Les geignements de la gosse – Leroy avait fait peur aux piafs en passant – la gênaient malgré elle. Elle se retourna dans l’idée de lui dire de la fermer, que c’était pas si grave, quand le regard noir du père fixé sur elle la réduisit au silence. Passée la surprise, elle eut cette forte envie de lui demander des comptes à lui aussi ; mais alors l’appel pressant du devoir se rappela à elle et elle fit volte-face…
La porte du numéro cinq avait disparu. Au lieu de ça, la policière se retrouva nez à nez avec les nourrisseurs de pigeons sur leur banc. Le père la transperçait toujours de ses prunelles étrécies, froides.
— Mais comment vous…
Le reste de la question s’évanouit de lui-même. L’homme ne desserra pas les mâchoires.
Peu importe. Ce devait être l’épuisement, et puis le quartier labyrinthique où tout se ressemblait pour perdre les gens comme à dessein. Prenant une longue inspiration, elle se retourna.
Le chemin louvoyait entre les parterres, échelonné de numéros d’appartements. Parfait, retour à la case départ. Elle dépassa les premières portes et bifurqua dans l’allée du numéro cinq.
Un phénomène peu banal se produisit alors.

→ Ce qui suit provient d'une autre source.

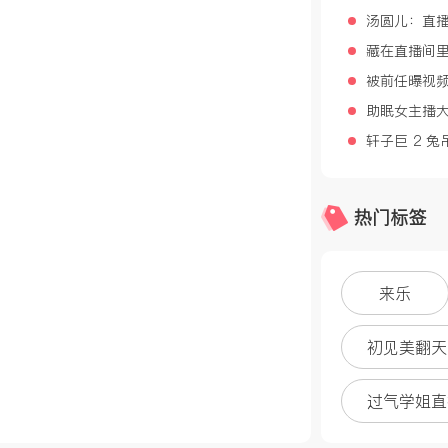
汤圆儿：直
藏在直播间
被前任曝视
助眠女主播大
轩子巨 2 
热门标签
来乐
初见美翻天
过气学姐直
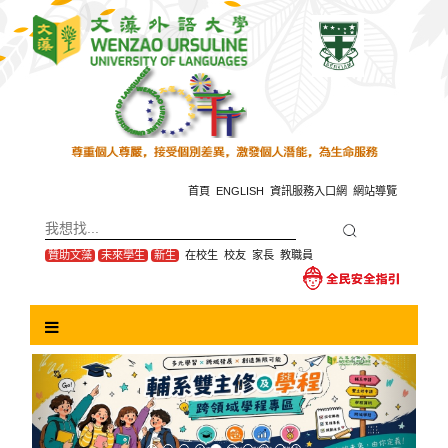
跳
到
主
要
內
容
區
塊
首頁
ENGLISH
資訊服務入口網
網站導覽
贊助文藻
未來學生
新生
在校生
校友
家長
教職員
Previous
Next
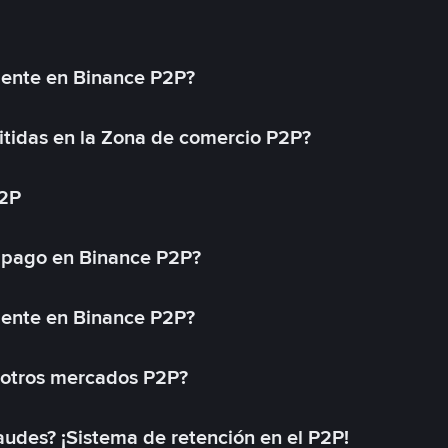
mente en Binance P2P?
tidas en la Zona de comercio P2P?
P2P
 pago en Binance P2P?
mente en Binance P2P?
 otros mercados P2P?
des? ¡Sistema de retención en el P2P!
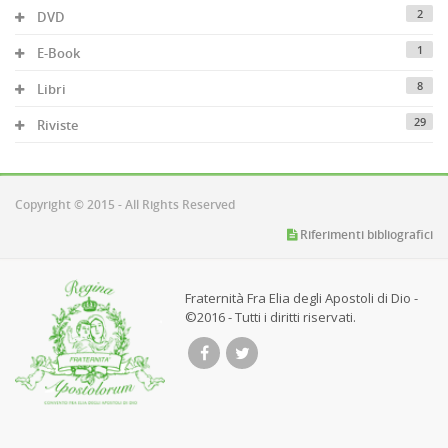
2
DVD
1
E-Book
8
Libri
29
Riviste
Copyright © 2015 - All Rights Reserved
Riferimenti bibliografici
Fraternità Fra Elia degli Apostoli di Dio -
©2016 - Tutti i diritti riservati.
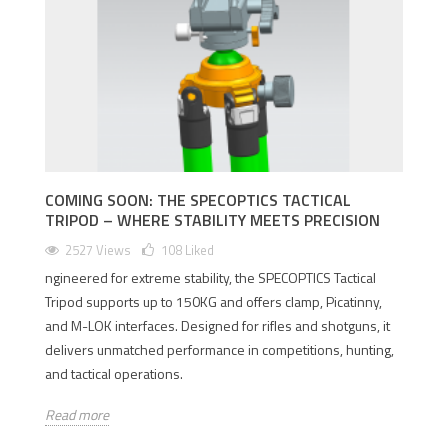
COMING SOON: THE SPECOPTICS TACTICAL
TRIPOD – WHERE STABILITY MEETS PRECISION
2527 Views
108
Liked
ngineered for extreme stability, the SPECOPTICS Tactical
Tripod supports up to 150KG and offers clamp, Picatinny,
and M-LOK interfaces. Designed for rifles and shotguns, it
delivers unmatched performance in competitions, hunting,
and tactical operations.
Read more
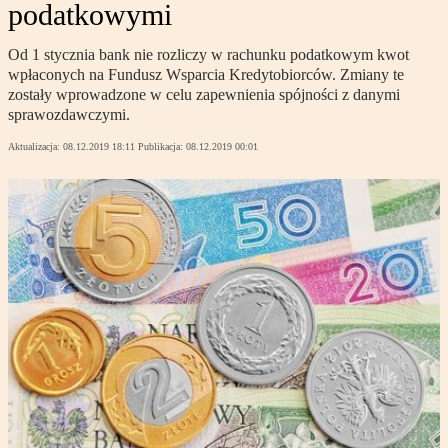
podatkowymi
Od 1 stycznia bank nie rozliczy w rachunku podatkowym kwot
wpłaconych na Fundusz Wsparcia Kredytobiorców. Zmiany te
zostały wprowadzone w celu zapewnienia spójności z danymi
sprawozdawczymi.
Aktualizacja:
08.12.2019 18:11
Publikacja:
08.12.2019 00:01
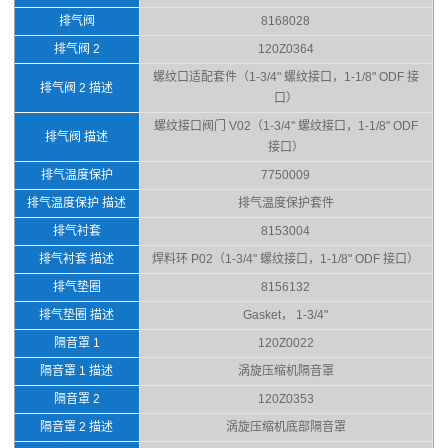
排气阀
8168028
排气阀 2
120Z0364
螺纹口适配套件（1-3/4" 螺纹接口，1-1/8" ODF 接
排气阀 2 描述
口）
螺纹接口阀门 V02（1-3/4" 螺纹接口，1-1/8" ODF
排气阀 描述
接口）
排气温度保护
7750009
排气温度保护 描述
排气温度保护套件
排气衬套
8153004
排气衬套 描述
焊料环 P02（1-3/4" 螺纹接口，1-1/8" ODF 接口）
排气垫圈
8156132
排气垫圈 描述
Gasket， 1-3/4"
隔音罩 1
120Z0022
隔音罩 1 描述
涡旋压缩机隔音罩
隔音罩 2
120Z0353
隔音罩 2 描述
涡旋压缩机底部隔音罩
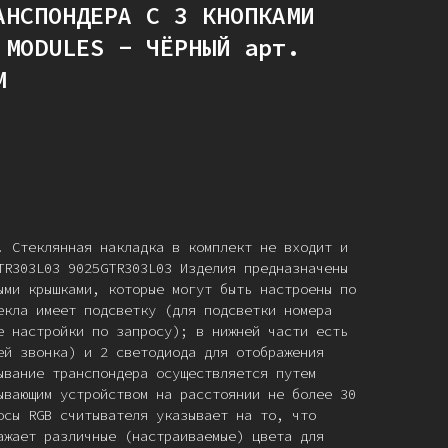
АНСПОНДЕРА С 3 КНОПКАМИ
 MODULES - ЧЁРНЫЙ арт.
M
. Стеклянная накладка в комплект не входит и
TR303L03 9025GTR303L03 Изделия предназначены
ыми крышками, которые могут быть настроены по
екла имеет подсветку (для подсветки номера
е настройки по запросу); в нижней части есть
ей звонка) и 2 светодиода для отображения
ывание транспондера осуществляется путем
ывающим устройством на расстоянии не более 30
осы RGB считывателя указывает на то, что
ажает различные (настраиваемые) цвета для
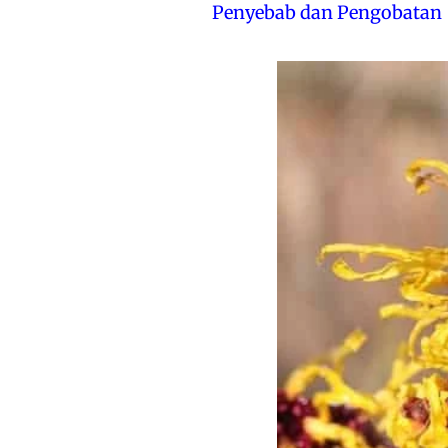
Penyebab dan Pengobatan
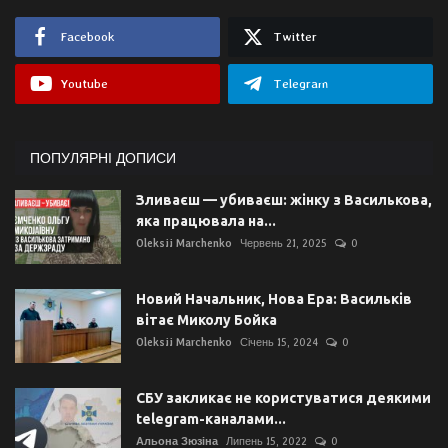
Facebook
Twitter
Youtube
Telegram
ПОПУЛЯРНІ ДОПИСИ
Зливаєш — убиваєш: жінку з Василькова,
яка працювала на...
Oleksii Marchenko
Червень 21, 2025
0
Новий Начальник, Нова Ера: Васильків
вітає Миколу Бойка
Oleksii Marchenko
Січень 15, 2024
0
СБУ закликає не користуватися деякими
telegram-каналами...
Альона Зюзіна
Липень 15, 2022
0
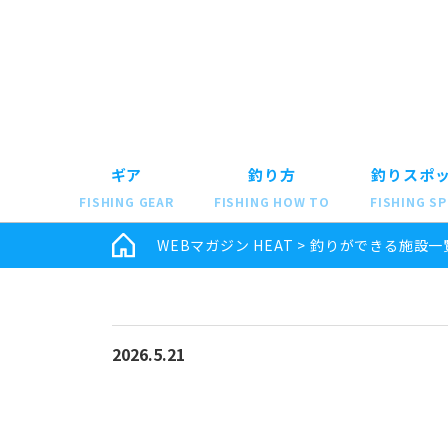
ギア
釣り方
釣りスポ
FISHING GEAR
FISHING HOW TO
FISHING S
WEBマガジン HEAT
>
釣りができる施設一
2026.5.21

Une douleur incroyable lui cisailla le crâne, la forçant à faire halte. Elle n’était pas sujette aux maux de tête. Tout au plus souffrait-elle une ou deux heures après une soirée de beuverie. À présent, sa vision se remplissait de brume.
Le temps de se frotter les yeux sans plus savoir où elle allait, elle faillit trébucher sur le même banc et s’étaler sur ses deux occupants.
Elle mit un moment à remettre le visage hargneux de l’homme et celui, circonspect, de la fillette, une main pleine de graines tendue, en suspens.
Ça n’avait aucun sens. Leroy ouvrit la bouche, mais le père l’empêcha de parler :
— T’approche pas !
Il prit sa fille dans ses bras et sauta sur ses pieds.
— Mais je… tenta Leroy.
— T’approche pas de mon enfant ! Démon !
Trop surprise pour rétorquer, elle ne put que le regarder faire, une portion de son esprit en train de brûler et coller comme du sucre dans une casserole, le genre qui pue la douceur et la mort. L’impromptu qui venait de la traiter de démon s’enfuyait bon gré mal gré, prenant soin de lui décocher des regards noirs par-dessus son épaule tandis qu’une nuée d’oiseaux dérangés prenait son envol.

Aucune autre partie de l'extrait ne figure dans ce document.